Australia, home to many native English teachers residing in Korea, posted minus 7,007 (or minus 46 percent) from 15,222 to 8,215, which was the fourth steepest fall by nationality.Among others, the number of Chinese staying in Korea recorded a decline by 14.3 percent to 943,540 as of June, those from the US by 6.6 percent to 146,608 and those from Canada by 15.3 percent to 22,673.
All of the 23 major countries specified by the immigration service — including Russia, Vietnam, Thailand and Indonesia — reported a decline in the number of visitors to Korea, which has not issued a travel ban on inbound travelers worldwide.
The fall in the number of foreigners staying in the nation was especially marked among short-term visitors — those with permission for stays of 90 days or less in Korea — as the figure posted minus 42.5 percent from 792,853 to 455,235. In contrast, the figure for long-term visitors (91 days or longer) was just minus 2.9 percent, from 1.73 million to 1.68 million.
Though long-term visitors fell simultaneously, past data suggested that the tally could rapidly bounce back when the globe sees a certain level of normalization from the pandemic.

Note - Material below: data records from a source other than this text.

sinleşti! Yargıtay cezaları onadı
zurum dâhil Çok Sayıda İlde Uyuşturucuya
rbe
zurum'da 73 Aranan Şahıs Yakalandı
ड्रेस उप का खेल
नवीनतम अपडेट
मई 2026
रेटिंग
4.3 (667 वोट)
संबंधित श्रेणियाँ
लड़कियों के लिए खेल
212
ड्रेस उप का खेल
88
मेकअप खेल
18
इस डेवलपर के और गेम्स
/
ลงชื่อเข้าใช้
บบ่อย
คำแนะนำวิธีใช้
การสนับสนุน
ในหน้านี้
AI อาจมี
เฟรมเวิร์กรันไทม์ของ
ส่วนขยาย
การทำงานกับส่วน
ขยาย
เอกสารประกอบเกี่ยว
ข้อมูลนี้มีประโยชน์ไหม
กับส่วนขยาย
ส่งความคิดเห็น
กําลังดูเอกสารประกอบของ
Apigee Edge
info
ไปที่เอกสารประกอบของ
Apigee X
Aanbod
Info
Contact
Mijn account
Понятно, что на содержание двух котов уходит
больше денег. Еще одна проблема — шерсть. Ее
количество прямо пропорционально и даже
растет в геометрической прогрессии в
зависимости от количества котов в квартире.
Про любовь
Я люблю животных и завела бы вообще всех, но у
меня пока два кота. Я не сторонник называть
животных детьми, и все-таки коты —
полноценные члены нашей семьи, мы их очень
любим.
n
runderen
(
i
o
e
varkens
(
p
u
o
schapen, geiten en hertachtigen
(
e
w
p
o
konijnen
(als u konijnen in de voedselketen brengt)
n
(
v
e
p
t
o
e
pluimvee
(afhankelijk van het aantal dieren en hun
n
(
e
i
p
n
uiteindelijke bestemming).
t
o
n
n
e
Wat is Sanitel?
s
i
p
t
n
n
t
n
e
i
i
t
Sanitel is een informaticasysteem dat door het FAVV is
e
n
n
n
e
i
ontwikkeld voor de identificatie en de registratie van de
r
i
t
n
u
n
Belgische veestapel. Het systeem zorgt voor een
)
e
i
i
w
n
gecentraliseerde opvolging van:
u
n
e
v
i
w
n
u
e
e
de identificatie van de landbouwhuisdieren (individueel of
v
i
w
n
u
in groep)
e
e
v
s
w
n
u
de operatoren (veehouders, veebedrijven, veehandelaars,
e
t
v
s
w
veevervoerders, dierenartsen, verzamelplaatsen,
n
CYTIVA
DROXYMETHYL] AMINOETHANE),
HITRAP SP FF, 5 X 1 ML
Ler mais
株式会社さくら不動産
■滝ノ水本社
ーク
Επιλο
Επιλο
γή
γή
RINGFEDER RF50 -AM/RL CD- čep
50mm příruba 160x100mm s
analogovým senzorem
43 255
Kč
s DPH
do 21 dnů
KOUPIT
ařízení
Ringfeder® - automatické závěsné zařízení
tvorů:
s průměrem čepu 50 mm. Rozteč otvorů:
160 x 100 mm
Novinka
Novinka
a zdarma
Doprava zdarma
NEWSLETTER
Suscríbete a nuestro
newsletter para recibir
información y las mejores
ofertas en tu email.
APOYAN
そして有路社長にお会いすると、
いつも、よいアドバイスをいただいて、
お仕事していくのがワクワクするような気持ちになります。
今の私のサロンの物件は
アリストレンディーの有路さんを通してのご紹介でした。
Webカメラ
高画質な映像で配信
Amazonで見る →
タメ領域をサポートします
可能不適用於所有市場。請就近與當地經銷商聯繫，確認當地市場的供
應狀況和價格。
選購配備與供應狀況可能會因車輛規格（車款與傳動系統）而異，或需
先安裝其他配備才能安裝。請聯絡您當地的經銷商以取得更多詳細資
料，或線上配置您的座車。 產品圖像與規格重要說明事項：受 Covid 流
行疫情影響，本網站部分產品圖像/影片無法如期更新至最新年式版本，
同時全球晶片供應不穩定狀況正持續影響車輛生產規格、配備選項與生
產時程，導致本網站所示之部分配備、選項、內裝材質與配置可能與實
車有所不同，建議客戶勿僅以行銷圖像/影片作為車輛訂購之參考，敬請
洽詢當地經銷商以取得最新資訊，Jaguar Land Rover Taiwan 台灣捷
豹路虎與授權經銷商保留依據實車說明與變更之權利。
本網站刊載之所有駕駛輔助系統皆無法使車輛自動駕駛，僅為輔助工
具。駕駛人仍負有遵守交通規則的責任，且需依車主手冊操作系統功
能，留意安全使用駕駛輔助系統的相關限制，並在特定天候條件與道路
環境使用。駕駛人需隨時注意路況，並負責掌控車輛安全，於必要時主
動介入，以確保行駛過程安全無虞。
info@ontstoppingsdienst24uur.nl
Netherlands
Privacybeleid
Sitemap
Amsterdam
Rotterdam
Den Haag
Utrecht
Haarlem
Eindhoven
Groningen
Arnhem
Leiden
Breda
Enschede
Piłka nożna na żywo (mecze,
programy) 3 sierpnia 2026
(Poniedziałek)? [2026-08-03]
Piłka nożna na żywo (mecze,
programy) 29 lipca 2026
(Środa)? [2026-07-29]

After topping the 1 million mark in 2010 for the first time, the number of long-term inbound visitors has continued to increase to exceed 1.5 million in 2016 and approach 1.8 million in 2019.
The trend for short-term visitors was the same — from less than 260,000 in 2010 to approaching 800,000 in 2019. Their average age remained under 40, while that of South Koreans has reached 43 years. Those in their 30s topped visiting age groups with 27.5 percent (590,531 among 2.13 million for both short- and long-term) as of June.
Those in their 20s made up 22.7 percent, followed by those in their 40s with 16.4 percent and those in their 50s at 14.7 percent. Those aged 60 or over and those under 20 accounted for 12.3 percent and 6.5 percent, respectively.